++++ Given data
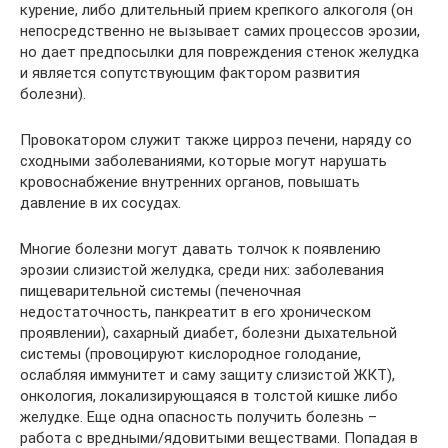
курение, либо длительный прием крепкого алкоголя (он
непосредственно не вызывает самих процессов эрозии,
но дает предпосылки для повреждения стенок желудка
и является сопутствующим фактором развития
болезни).
Провокатором служит также цирроз печени, наряду со
сходными заболеваниями, которые могут нарушать
кровоснабжение внутренних органов, повышать
давление в их сосудах.
Многие болезни могут давать толчок к появлению
эрозии слизистой желудка, среди них: заболевания
пищеварительной системы (печеночная
недостаточность, панкреатит в его хроническом
проявлении), сахарный диабет, болезни дыхательной
системы (провоцируют кислородное голодание,
ослабляя иммунитет и саму защиту слизистой ЖКТ),
онкология, локализирующаяся в толстой кишке либо
желудке. Еще одна опасность получить болезнь –
работа с вредными/ядовитыми веществами. Попадая в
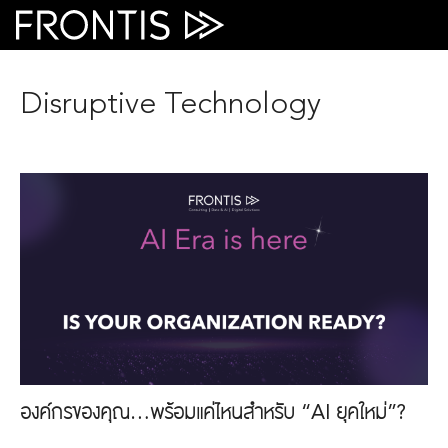
Skip
to
content
Disruptive Technology
องค์กรของคุณ…พร้อมแค่ไหนสำหรับ “AI ยุคใหม่”?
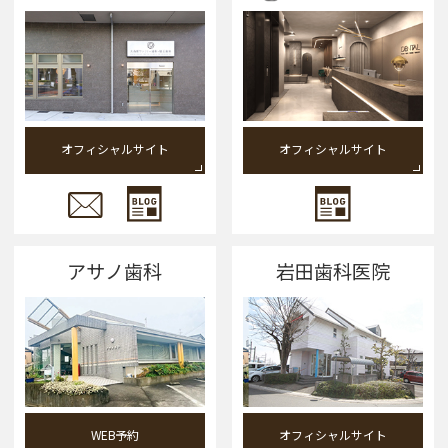
オフィシャルサイト
オフィシャルサイト
アサノ歯科
岩田歯科医院
WEB予約
オフィシャルサイト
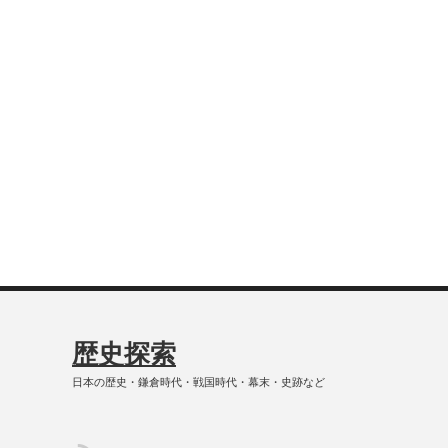
歴史探索
日本の歴史・鎌倉時代・戦国時代・幕末・史跡など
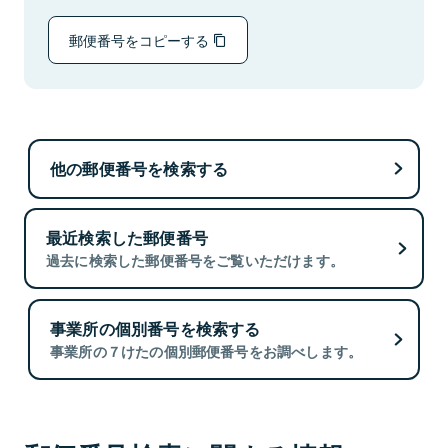
郵便番号をコピーする
他の郵便番号を検索する
最近検索した郵便番号
過去に検索した郵便番号をご覧いただけます。
事業所の個別番号を検索する
事業所の７けたの個別郵便番号をお調べします。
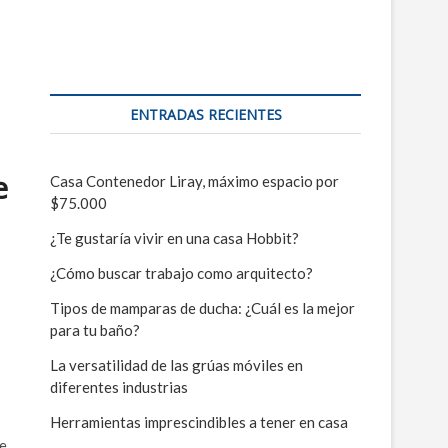
ENTRADAS RECIENTES
e
Casa Contenedor Liray, máximo espacio por
$75.000
¿Te gustaría vivir en una casa Hobbit?
¿Cómo buscar trabajo como arquitecto?
Tipos de mamparas de ducha: ¿Cuál es la mejor
para tu baño?
La versatilidad de las grúas móviles en
diferentes industrias
Herramientas imprescindibles a tener en casa
ue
++++++++
**Aim of the task**
Your answer is the exact run of lines above from the one with "пищеварительной системы (печеночная" through the one with "事業所の個別番号を検索する", both ends included, minus any picture.

**Task response**
пищеварительной системы (печеночная
недостаточность, панкреатит в его хроническом
проявлении), сахарный диабет, болезни дыхательной
системы (провоцируют кислородное голодание,
ослабляя иммунитет и саму защиту слизистой ЖКТ),
онкология, локализирующаяся в толстой кишке либо
желудке. Еще одна опасность получить болезнь –
работа с вредными/ядовитыми веществами. Попадая в
Skip
to
content
Disruptive Technology
องค์กรของคุณ…พร้อมแค่ไหนสำหรับ “AI ยุคใหม่”?
オフィシャルサイト
オフィシャルサイト
アサノ歯科
岩田歯科医院
WEB予約
オフィシャルサイト
歴史探索
日本の歴史・鎌倉時代・戦国時代・幕末・史跡など
郵便番号をコピーする
他の郵便番号を検索する
最近検索した郵便番号
過去に検索した郵便番号をご覧いただけます。
事業所の個別番号を検索する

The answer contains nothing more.